Private Sub Application_NewMailEx(ByVal EntryIDCollection As String)
    Dim arr() As String
    Dim i As Integer
    Dim item As Object
    Dim mailItem As mailItem
    arr = Split(EntryIDCollection, ",")
    For i = 0 To UBound(arr)
        Set item = GetItemById(arr(i))
        If item.Class = olMail Then
            Set mailItem = item
            Call FixGoogleDriveLinks(mailItem)
        End If
    Next
    Set item = Nothing
    Set m = Nothing
End Sub

' Fix Google's gstatic.com links with no protocol so that they use the https protocol explicitly
' This prevents Outlook from hanging on these since it attempts to treat them as Windows File Sharing links
Function FixGoogleDriveLinks(olItem As mailItem)
    olItem.HTMLBody = Replace(olItem.HTMLBody, """//ssl.gstatic.com", """https://ssl.gstatic.com") ' For new messages that came directly from Gmail
    olItem.HTMLBody = Replace(olItem.HTMLBody, "file://ssl.gstatic.com", "https://ssl.gstatic.com") ' For messages that were forwarded using Outlook
    olItem.Save
End Function
  1. Click the Save icon
  2. Restart Outlook
  3. You will need to click Enable Macros every time you open Outlook (or the code will not run)

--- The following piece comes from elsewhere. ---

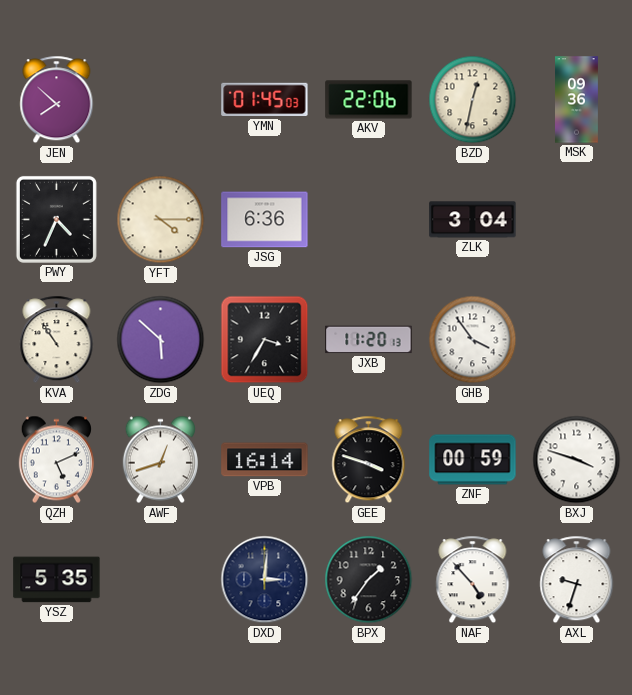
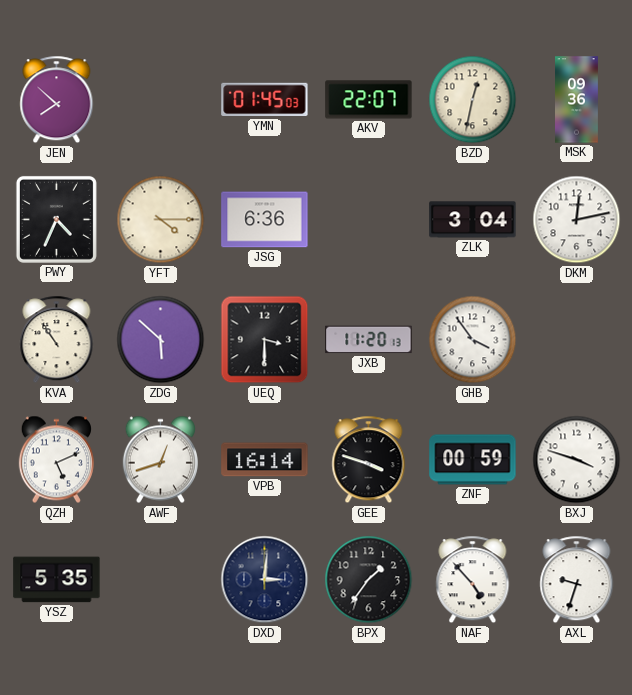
AKV: 22:06 -> 22:07
DKM: none -> 12:13
UEQ: 3:35 -> 3:30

This will fix any new messages, but it does not fix any old messages you might have hiding out in your inbox (they'll still freeze Outlook for 30 seconds, etc.) I attempted to create code to fix any message you attempt to read, but I could not make that work. I suspect that Outlook won't allow those kinds of changes when you're opening a message to read it.

Please let me know if this works for you or not - I have a ton of code doing other things, so I kind of stripped this out (so I have not technically tested it in this pristine form.)